[Recorded data]
┄┄┄┄┄┄

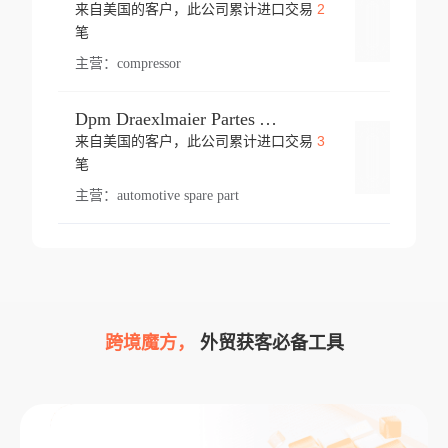
2
来自美国的客户，此公司累计进口交易
登录
笔
主营：
compressor
Dpm Draexlmaier Partes Automotrices Corr Ind Huejotzingo
3
来自美国的客户，此公司累计进口交易
登录
笔
主营：
automotive spare part
跨境魔方，
外贸获客必备工具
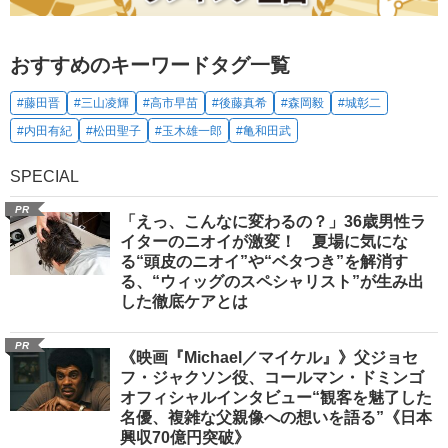
おすすめのキーワードタグ一覧
#藤田晋
#三山凌輝
#高市早苗
#後藤真希
#森岡毅
#城彰二
#内田有紀
#松田聖子
#玉木雄一郎
#亀和田武
SPECIAL
PR
「えっ、こんなに変わるの？」36歳男性ラ
イターのニオイが激変！ 夏場に気にな
る“頭皮のニオイ”や“ベタつき”を解消す
る、“ウィッグのスペシャリスト”が生み出
した徹底ケアとは
PR
《映画『Michael／マイケル』》父ジョセ
フ・ジャクソン役、コールマン・ドミンゴ
オフィシャルインタビュー“観客を魅了した
名優、複雑な父親像への想いを語る”《日本
興収70億円突破》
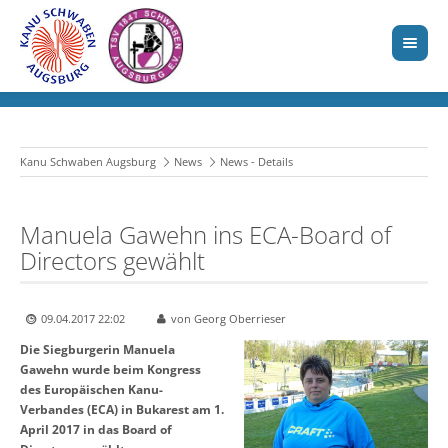
Kanu Schwaben Augsburg
News
News - Details
Manuela Gawehn ins ECA-Board of
Directors gewählt
09.04.2017 22:02
von Georg Oberrieser
Die Siegburgerin Manuela
Gawehn wurde beim Kongress
des Europäischen Kanu-
Verbandes (ECA) in Bukarest am 1.
April 2017 in das Board of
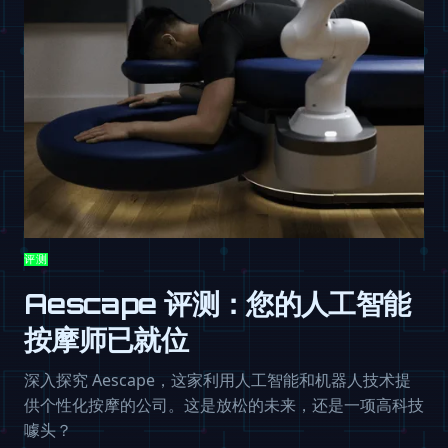
评测
Aescape 评测：您的人工智能
按摩师已就位
深入探究 Aescape，这家利用人工智能和机器人技术提
供个性化按摩的公司。这是放松的未来，还是一项高科技
噱头？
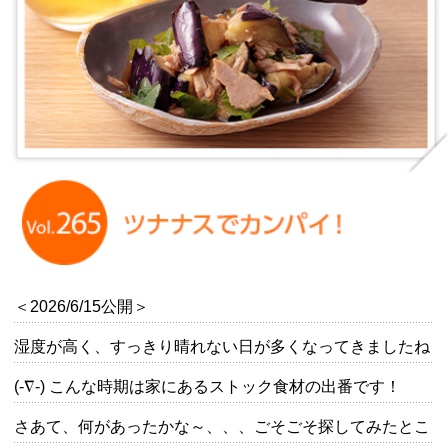
＜2026/6/15公開＞
湿度が高く、すっきり晴れない日が多くなってきましたね
(-∇-) こんな時期は家にあるストック食材の出番です！
さあて、何があったかな～、、、ごそごそ探してみたとこ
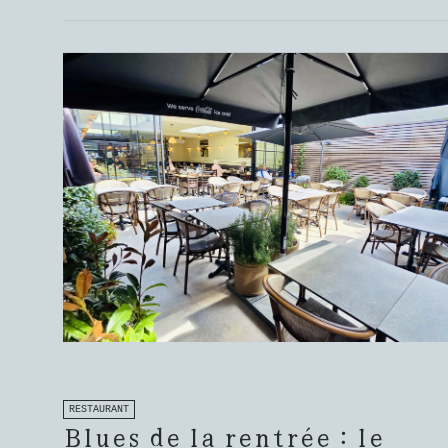
RESTAURANT
Blues de la rentrée : le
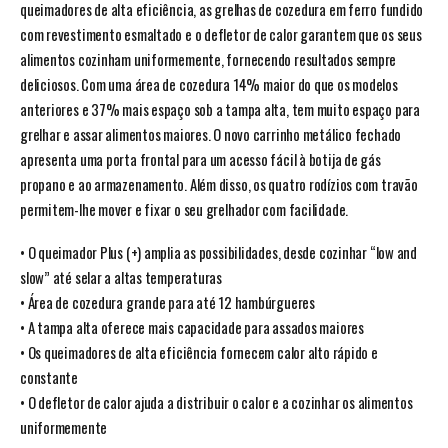
queimadores de alta eficiência, as grelhas de cozedura em ferro fundido
com revestimento esmaltado e o defletor de calor garantem que os seus
alimentos cozinham uniformemente, fornecendo resultados sempre
deliciosos. Com uma área de cozedura 14% maior do que os modelos
anteriores e 37% mais espaço sob a tampa alta, tem muito espaço para
grelhar e assar alimentos maiores. O novo carrinho metálico fechado
apresenta uma porta frontal para um acesso fácil à botija de gás
propano e ao armazenamento. Além disso, os quatro rodízios com travão
permitem-lhe mover e fixar o seu grelhador com facilidade.
• O queimador Plus (+) amplia as possibilidades, desde cozinhar “low and
slow” até selar a altas temperaturas
• Área de cozedura grande para até 12 hambúrgueres
• A tampa alta oferece mais capacidade para assados maiores
• Os queimadores de alta eficiência fornecem calor alto rápido e
constante
• O defletor de calor ajuda a distribuir o calor e a cozinhar os alimentos
uniformemente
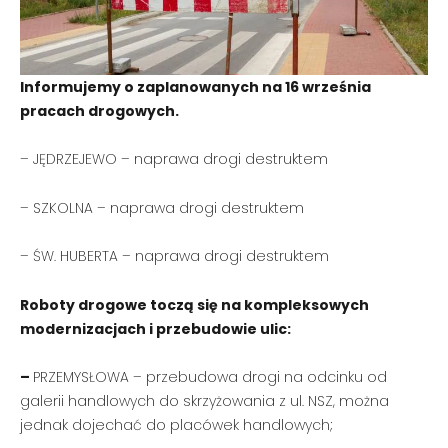
Informujemy o zaplanowanych na 16 września
pracach drogowych.
– JĘDRZEJEWO – naprawa drogi destruktem
– SZKOLNA – naprawa drogi destruktem
– ŚW. HUBERTA – naprawa drogi destruktem
Roboty drogowe toczą się na kompleksowych
modernizacjach i przebudowie ulic:
–
PRZEMYSŁOWA – przebudowa drogi na odcinku od
galerii handlowych do skrzyżowania z ul. NSZ, można
jednak dojechać do placówek handlowych;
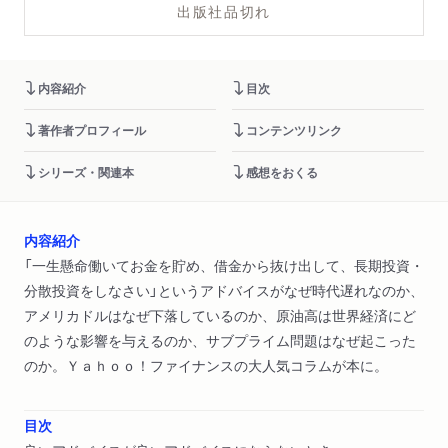
出版社品切れ
内容紹介
目次
著作者プロフィール
コンテンツリンク
シリーズ・関連本
感想をおくる
内容紹介
「一生懸命働いてお金を貯め、借金から抜け出して、長期投資・
分散投資をしなさい」というアドバイスがなぜ時代遅れなのか、
アメリカドルはなぜ下落しているのか、原油高は世界経済にど
のような影響を与えるのか、サブプライム問題はなぜ起こった
のか。Ｙａｈｏｏ！ファイナンスの大人気コラムが本に。
目次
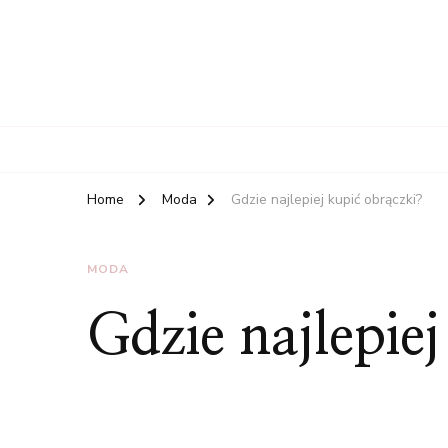
Home
Moda
Gdzie najlepiej kupić obrączki?
MODA
Gdzie najlepie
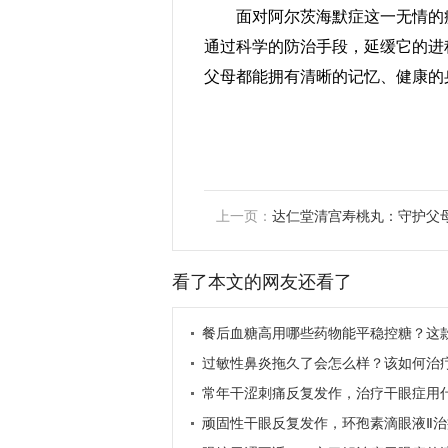
面对阿尔茨海默症这一无情的
通过科学的防治手段，延缓它的进
父母都能拥有清晰的记忆、健康的
上一页：
达仁堂清宫寿桃丸：守护父
缓岁月痕迹
看了本文的网友还看了
餐后血糖高用哪些药物能平稳控糖？这
物了解一下
过敏性鼻炎拖久了会怎么样？该如何治
常年干涩刺痛反复发作，治疗干眼症用
液
顽固性干眼反复发作，环孢素滴眼液Ⅱ治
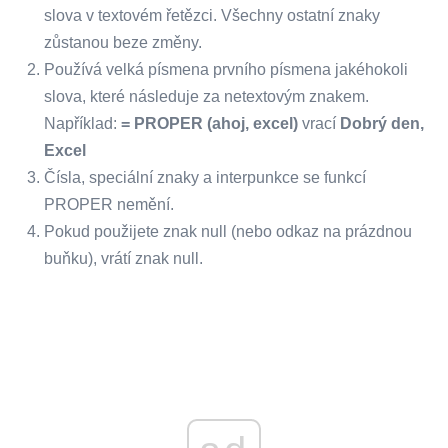
slova v textovém řetězci. Všechny ostatní znaky
zůstanou beze změny.
Používá velká písmena prvního písmena jakéhokoli
slova, které následuje za netextovým znakem.
Například:
= PROPER (ahoj, excel)
vrací
Dobrý den,
Excel
Čísla, speciální znaky a interpunkce se funkcí
PROPER nemění.
Pokud použijete znak null (nebo odkaz na prázdnou
buňku), vrátí znak null.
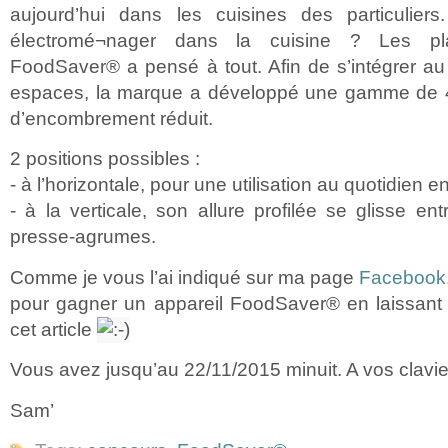
aujourd’hui dans les cuisines des particulier
électromé¬nager dans la cuisine ? Les pl
FoodSaver® a pensé à tout. Afin de s’intégrer au
espaces, la marque a développé une gamme de 4
d’encombrement réduit.
2 positions possibles :
- à l’horizontale, pour une utilisation au quotidien 
- à la verticale, son allure profilée se glisse ent
presse-agrumes.
Comme je vous l’ai indiqué sur ma page
Facebook
pour gagner un appareil FoodSaver® en laissan
cet article
Vous avez jusqu’au 22/11/2015 minuit. A vos clavie
Sam’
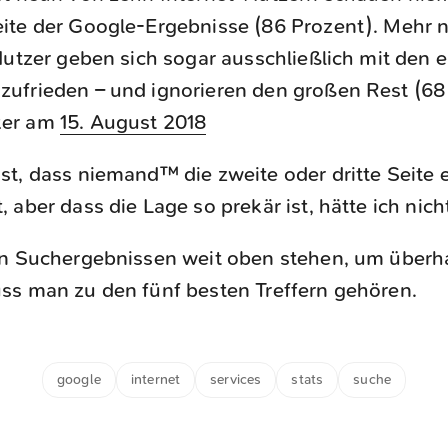
eite der Google-Ergebnisse (86 Prozent). Mehr 
 Nutzer geben sich sogar ausschließlich mit den e
zufrieden – und ignorieren den großen Rest (68 
ker am
15. August 2018
t, dass niemand™ die zweite oder dritte Seite 
 aber dass die Lage so prekär ist, hätte ich nich
en Suchergebnissen weit oben stehen, um über
ss man zu den fünf besten Treffern gehören.
google
internet
services
stats
suche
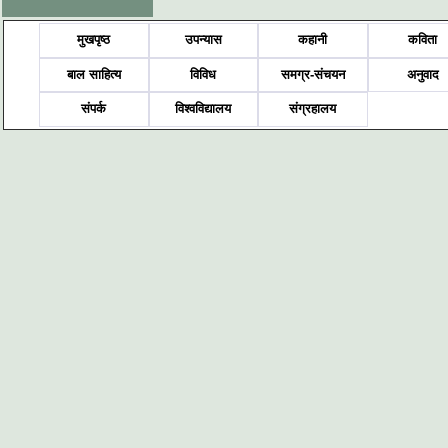
मुखपृष्ठ
उपन्यास
कहानी
कविता
बाल साहित्य
विविध
समग्र-संचयन
अनुवाद
संपर्क
विश्वविद्यालय
संग्रहालय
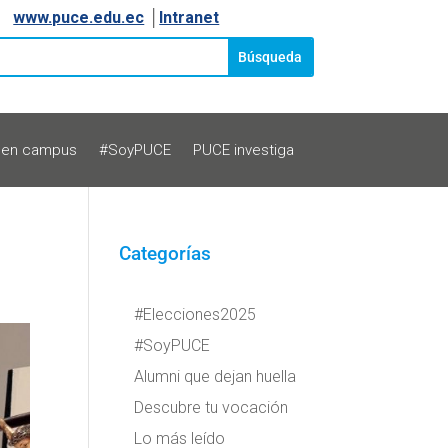
www.puce.edu.ec
│
Intranet
 en campus
#SoyPUCE
PUCE investiga
Categorías
#Elecciones2025
#SoyPUCE
Alumni que dejan huella
Descubre tu vocación
Lo más leído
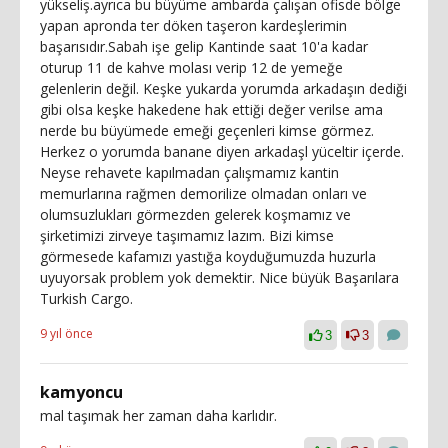
yükseliş.ayrıca bu büyüme ambarda çalışan ofisde bölge
yapan apronda ter döken taşeron kardeşlerimin
başarısıdır.Sabah işe gelip Kantinde saat 10'a kadar
oturup 11 de kahve molası verip 12 de yemeğe
gelenlerin değil. Keşke yukarda yorumda arkadaşın dediği
gibi olsa keşke hakedene hak ettiği değer verilse ama
nerde bu büyümede emeği geçenleri kimse görmez.
Herkez o yorumda banane diyen arkadaşl yüceltir içerde.
Neyse rehavete kapılmadan çalışmamız kantin
memurlarına rağmen demorilize olmadan onları ve
olumsuzlukları görmezden gelerek koşmamız ve
şirketimizi zirveye taşımamız lazım. Bizi kimse
görmesede kafamızı yastığa koyduğumuzda huzurla
uyuyorsak problem yok demektir. Nice büyük Başarılara
Turkish Cargo.
9 yıl önce
3
3
kamyoncu
mal taşımak her zaman daha karlıdır.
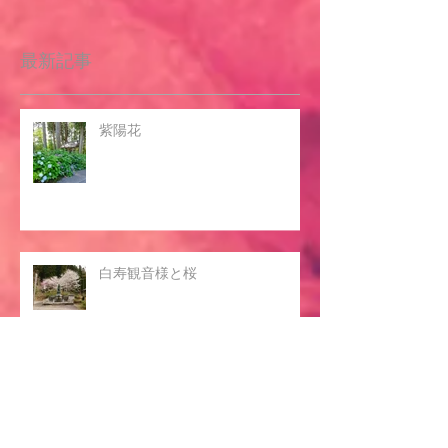
記事が公開されると、ここに
表示されます。
最新記事
紫陽花
白寿観音様と桜
被災地の復興をご祈祷申し上げます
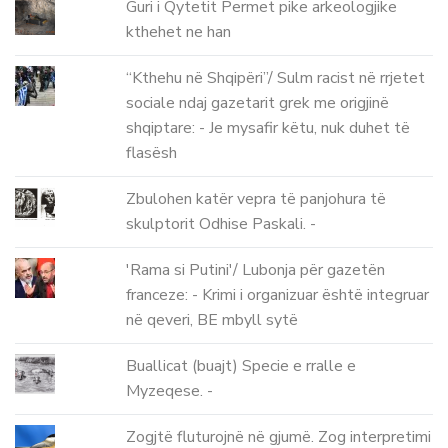
Guri i Qytetit Permet pike arkeologjike
kthehet ne han
“Kthehu në Shqipëri”/ Sulm racist në rrjetet
sociale ndaj gazetarit grek me origjinë
shqiptare: - Je mysafir këtu, nuk duhet të
flasësh
Zbulohen katër vepra të panjohura të
skulptorit Odhise Paskali. -
'Rama si Putini'/ Lubonja për gazetën
franceze: - Krimi i organizuar është integruar
në qeveri, BE mbyll sytë
Buallicat (buajt) Specie e rralle e
Myzeqese. -
Zogjtë fluturojnë në gjumë. Zog interpretimi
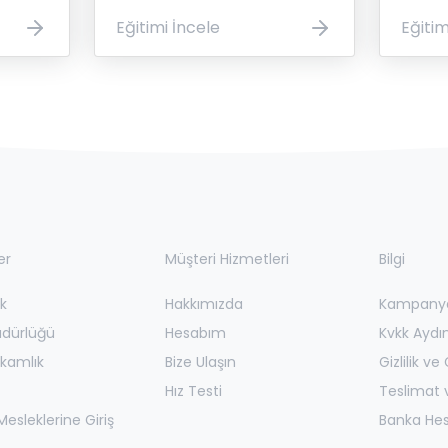
Eğitimi İncele
Eğitim
er
Müşteri Hizmetleri
Bilgi
k
Hakkımızda
Kampanyal
üdürlüğü
Hesabım
Kvkk Aydı
kamlık
Bize Ulaşın
Gizlilik ve
Hız Testi
Teslimat v
esleklerine Giriş
Banka Hesa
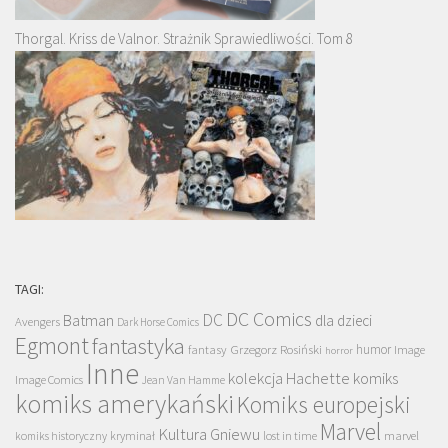
Thorgal. Kriss de Valnor. Strażnik Sprawiedliwości. Tom 8
TAGI:
DC Comics
DC
Batman
dla dzieci
Avengers
Dark Horse Comics
Egmont
fantastyka
Grzegorz Rosiński
humor
fantasy
Image
horror
Inne
kolekcja Hachette
komiks
Image Comics
Jean Van Hamme
komiks amerykański
Komiks europejski
Marvel
Kultura Gniewu
komiks historyczny
kryminał
lost in time
marvel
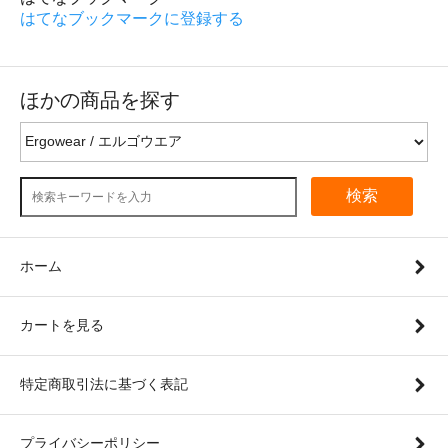
はてなブックマークに登録する
ほかの商品を探す
検索
ホーム
カートを見る
特定商取引法に基づく表記
プライバシーポリシー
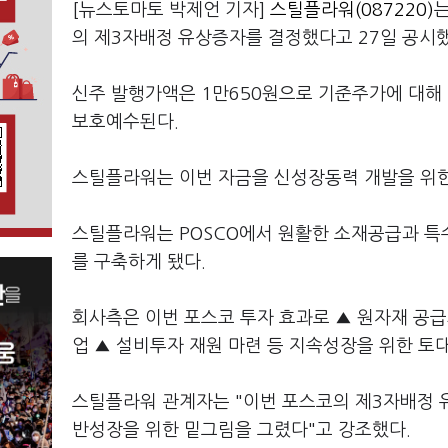
[뉴스토마토 박제언 기자]
스틸플라워(087220)
의 제3자배정 유상증자를 결정했다고 27일 공시했
신주 발행가액은 1만650원으로 기준주가에 대해 
보호예수된다.
스틸플라워는 이번 자금을 신성장동력 개발을 위한
스틸플라워는 POSCO에서 원활한 소재공급과 특
를 구축하게 됐다.
회사측은 이번 포스코 투자 효과로 ▲ 원자재 공급
업 ▲ 설비투자 재원 마련 등 지속성장을 위한 토
스틸플라워 관계자는 "이번 포스코의 제3자배정 
반성장을 위한 밑그림을 그렸다"고 강조했다.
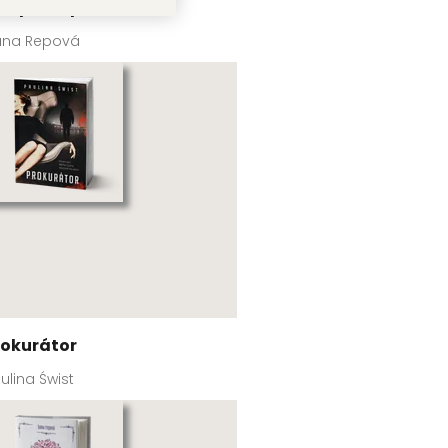
ůh pláče potichu
ana Repová
rokurátor
ulina Świst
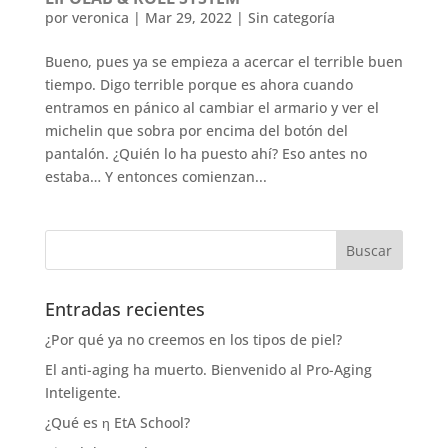
por
veronica
|
Mar 29, 2022
|
Sin categoría
Bueno, pues ya se empieza a acercar el terrible buen
tiempo. Digo terrible porque es ahora cuando
entramos en pánico al cambiar el armario y ver el
michelin que sobra por encima del botón del
pantalón. ¿Quién lo ha puesto ahí? Eso antes no
estaba… Y entonces comienzan...
Entradas recientes
¿Por qué ya no creemos en los tipos de piel?
El anti-aging ha muerto. Bienvenido al Pro-Aging
Inteligente.
¿Qué es η EtA School?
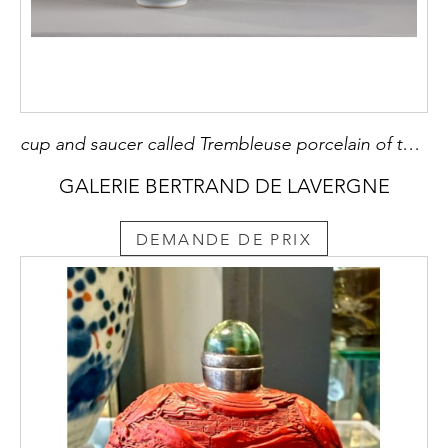
cup and saucer called Trembleuse porcelain of the Famille Verte - China Kangxi period 1662/1722
GALERIE BERTRAND DE LAVERGNE
DEMANDE DE PRIX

┄┄┄┄┄┄

▶ _What is required_
Give back, exactly and without pictures, the stretch of the records above from the line containing "anteriores e 37%" through the line containing "顽固性干眼反复发作，环孢素滴眼液Ⅱ治", with both end lines included.

▶ _Answer area_
anteriores e 37% mais espaço sob a tampa alta, tem muito espaço para
grelhar e assar alimentos maiores. O novo carrinho metálico fechado
apresenta uma porta frontal para um acesso fácil à botija de gás
propano e ao armazenamento. Além disso, os quatro rodízios com travão
permitem-lhe mover e fixar o seu grelhador com facilidade.
• O queimador Plus (+) amplia as possibilidades, desde cozinhar “low and
slow” até selar a altas temperaturas
• Área de cozedura grande para até 12 hambúrgueres
• A tampa alta oferece mais capacidade para assados maiores
• Os queimadores de alta eficiência fornecem calor alto rápido e
constante
• O defletor de calor ajuda a distribuir o calor e a cozinhar os alimentos
uniformemente
Informujemy o zaplanowanych na 16 września
pracach drogowych.
– JĘDRZEJEWO – naprawa drogi destruktem
– SZKOLNA – naprawa drogi destruktem
– ŚW. HUBERTA – naprawa drogi destruktem
Roboty drogowe toczą się na kompleksowych
modernizacjach i przebudowie ulic:
–
PRZEMYSŁOWA – przebudowa drogi na odcinku od
galerii handlowych do skrzyżowania z ul. NSZ, można
jednak dojechać do placówek handlowych;
出版社品切れ
内容紹介
目次
著作者プロフィール
コンテンツリンク
シリーズ・関連本
感想をおくる
内容紹介
「一生懸命働いてお金を貯め、借金から抜け出して、長期投資・
分散投資をしなさい」というアドバイスがなぜ時代遅れなのか、
アメリカドルはなぜ下落しているのか、原油高は世界経済にど
のような影響を与えるのか、サブプライム問題はなぜ起こった
のか。Ｙａｈｏｏ！ファイナンスの大人気コラムが本に。
目次
Home
Moda
Gdzie najlepiej kupić obrączki?
MODA
Gdzie najlepie
面对阿尔茨海默症这一无情的
通过科学的防治手段，延缓它的进
父母都能拥有清晰的记忆、健康的
上一页：
达仁堂清宫寿桃丸：守护父
缓岁月痕迹
看了本文的网友还看了
餐后血糖高用哪些药物能平稳控糖？这
物了解一下
过敏性鼻炎拖久了会怎么样？该如何治
常年干涩刺痛反复发作，治疗干眼症用
液
顽固性干眼反复发作，环孢素滴眼液Ⅱ治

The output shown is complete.